Go through the data line by line. Copy each one holding the string "Website".

Provided material ->
....

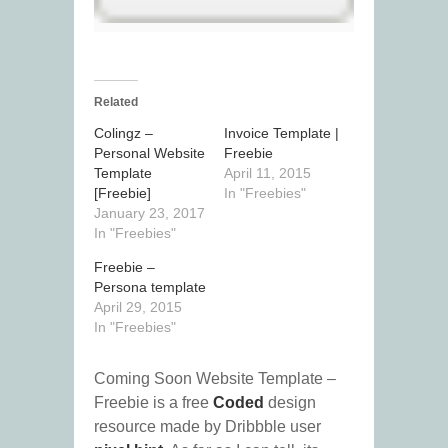
Related
Colingz –
Invoice Template |
Personal Website
Freebie
Template
April 11, 2015
[Freebie]
In "Freebies"
January 23, 2017
In "Freebies"
Freebie –
Persona template
April 29, 2015
In "Freebies"
Coming Soon Website Template –
Freebie is a free
Coded
design
resource made by Dribbble user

....

Task output ->
Personal Website
Coming Soon Website Template –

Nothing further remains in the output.